4. Ceza Dairesi 2015/16967 E. , 2018/5726 K.
"İçtihat Metni"MAHKEMESİ :Asliye Ceza Mahkemesi
SUÇLAR : Kasten yaralama, tehdit
HÜKÜMLER : Mahkumiyet
Yerel Mahkemece verilen hükümler temyiz edilmekle, başvurunun süresi ve kararın niteliği ile suç tarihine göre, sanığın tehdit suçunu TCK"nın 86/3-e kapsamındaki yaralama suçuyla birlikte işlediği, 5271 sayılı Yasa"nın 253. maddesinin 3. fıkrasına 5918 sayılı Yasa"nın 8. maddesi ile eklenen son cümlesinin yürürlük tarihinin 09.07.2009 olduğu ve bu tarihten önce uzlaşma kapsamında bulunan bir suçun, uzlaşma kapsamında bulunmayan başka bir suçla birlikte işlenmiş olması halinde de uzlaşmaya konu olabileceği belirlenerek dosya görüşüldü:
A-Kasten yaralama eylemlerinden verilen kararlarda öngörülen cezaların nitelik ve niceliğine göre, verildiği tarih itibariyle hükümlerin temyiz edilemez olduğu anlaşıldığından, 5320 sayılı Kanunun 8/1 ve 1412 sayılı CMUK’nın 317. maddeleri uyarınca sanık ..."in tebliğnameye uygun olarak, TEMYİZ İSTEĞİNİN REDDİNE,
B-Tehdit eyleminden kurulan mahkumiyet hükmüne yönelik temyize gelince,
Temyiz isteğinin reddi nedenleri bulunmadığından işin esasına geçildi.

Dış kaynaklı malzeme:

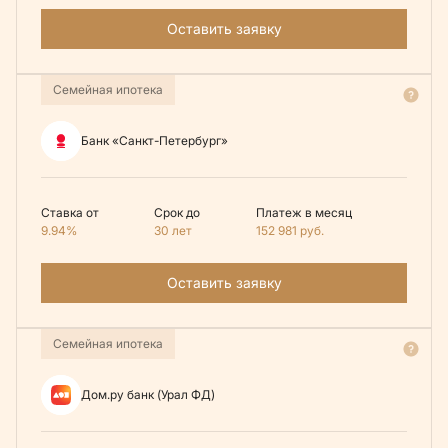
Оставить заявку
Семейная ипотека
Банк «Санкт-Петербург»
Ставка от
Срок до
Платеж в месяц
9.94%
30 лет
152 981
руб.
Оставить заявку
Семейная ипотека
Дом.ру банк (Урал ФД)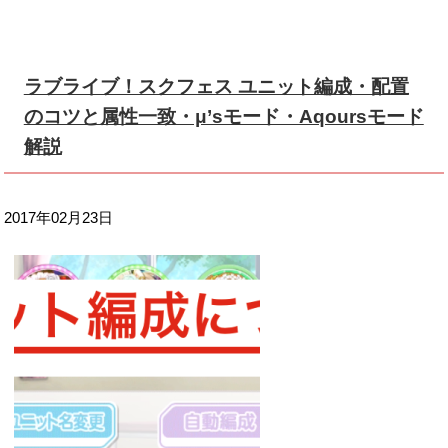
ラブライブ！スクフェス ユニット編成・配置
のコツと属性一致・μ’sモード・Aqoursモード
解説
2017年02月23日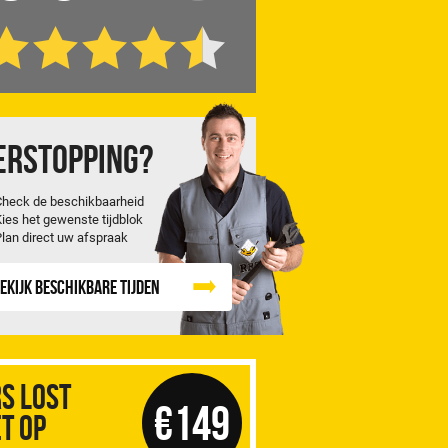
erstopping?
Check de beschikbaarheid
Kies het gewenste tijdblok
Plan direct uw afspraak
ekijk beschikbare tijden
S Lost
€149
t op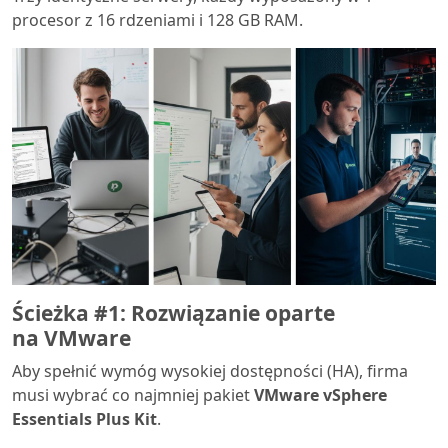
procesor z 16 rdzeniami i 128 GB RAM.
Ścieżka #1: Rozwiązanie oparte
na VMware
Aby spełnić wymóg wysokiej dostępności (HA), firma
musi wybrać co najmniej pakiet
VMware vSphere
Essentials Plus Kit
.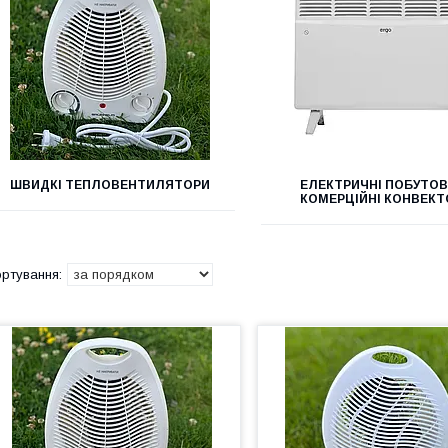
ШВИДКІ ТЕПЛОВЕНТИЛЯТОРИ
ЕЛЕКТРИЧНІ ПОБУТОВ
КОМЕРЦІЙНІ КОНВЕКТ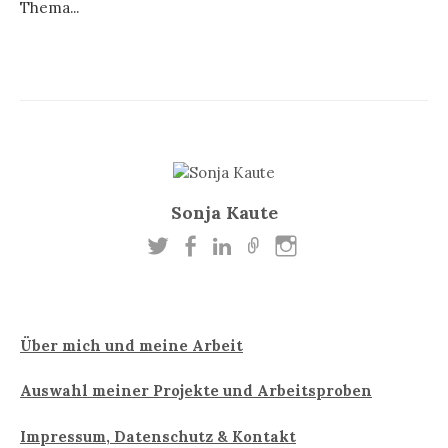
Thema...
Sonja Kaute
Über mich und meine Arbeit
Auswahl meiner Projekte und Arbeitsproben
Impressum, Datenschutz & Kontakt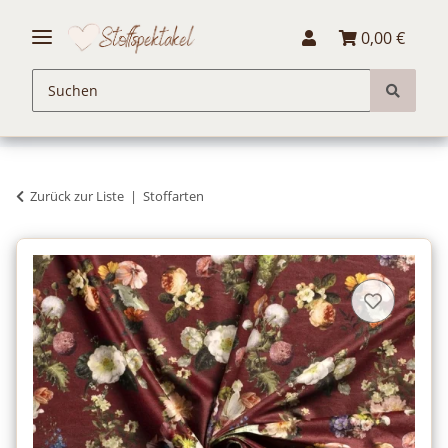
0,00 €
Zurück zur Liste
Stoffarten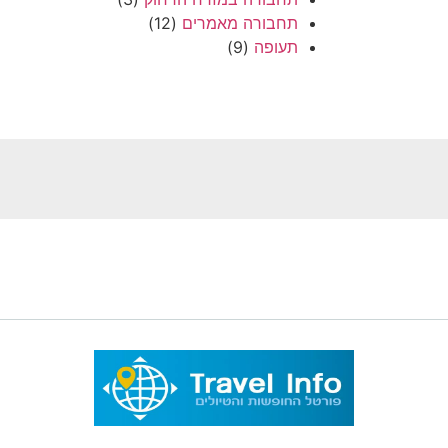
תחבורה מאמרים
(12)
תעופה
(9)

Vicdani kanının oluştuğu duruşma sürecini yansıtan tutanaklar, belgeler ve gerekçe içeriğine göre incelemede;
1)02/12/2016 tarihli Resmi Gazete"de yayımlanarak aynı tarihte yürürlüğe giren 6763 sayılı Kanunun 34. maddesiyle değişik 5271 sayılı CMK"nın 253. maddesi ve maddeye eklenen fıkraya göre uzlaşma hükümleri yeniden düzenlenmiş ve sanığa isnat edilen TCK"nın 106/1. maddesi kapsamındaki tehdit suçunun uzlaştırma kapsamında bulunduğu anlaşılmış olmakla, 5237 sayılı Türk Ceza Kanunu"nun 2 ve 7. maddeleri de gözetilerek, uzlaştırma işlemi uygulanarak sonucuna göre sanığın hukuki durumunun bu kapsamda tekrar değerlendirilip belirlenmesinde zorunluluk bulunması,
2)Kabule göre ise;
a)Sanığın katılanlara hitaben "silahımı getir bunları vuracağım" diyerek katılanları ölümle tehdit ettiğinin, Mahkemece kabul edilmesi karşısında, sanığın tehdit eylemini, birden fazla katılana karşı tek bir fiil ile gerçekleştirmesi nedeniyle, sanık hakkında TCK"nın 43/2 maddesinin uygulanmaması,
b)Sanık ile katılanlar arasında komşuluk ilişkisinden kaynaklanan önceye dayalı husumet olması ve olay sırasında sanığın eşi ..."in yaralanması nedeniyle katılanlar hakkında kasten yaralama suçlarından hükmün açıklanmasının geri bırakılmasına dair hükümler kurulduğunun anlaşılması karşısında, olayın çıkış sebebi ve gelişimi üzerinde durularak sonucuna göre TCK"nın 29. maddesindeki haksız tahrik hükmünün sanık lehine uygulanma olanağının tartışılmaması,
c)Anayasa Mahkemesi’nin karar tarihinden sonra 24/11/2015 günlü Resmi Gazete’de yayımlanan 08/10/2015 gün ve 2014/140 esas, 2015/85 sayılı, TCK"nın 53. maddesinin bazı bölümlerinin iptaline ilişkin kararın ve TCK"nın 53/1-c maddesinde düzenlenen hak yoksunluğunun uygulanma süresi ve şeklinin Kanunda öngörülen biçimde uygulanması zorunluluğu,
Bozmayı gerektirmiş, sanık ..."in temyiz itirazları bu nedenle yerinde görülmüş olduğundan, HÜKMÜN BOZULMASINA, yeniden hüküm kurulurken CMUK"nın 326/son maddesi uyarınca ceza miktarı yönünden kazanılmış hakkın saklı tutulmasına, yargılamanın bozma öncesi aşamadan başlayarak sürdürülüp sonuçlandırılmak üzere dosyanın esas/hüküm mahkemesine gönderilmesine, 26/03/2018 tarihinde oybirliğiyle karar verildi.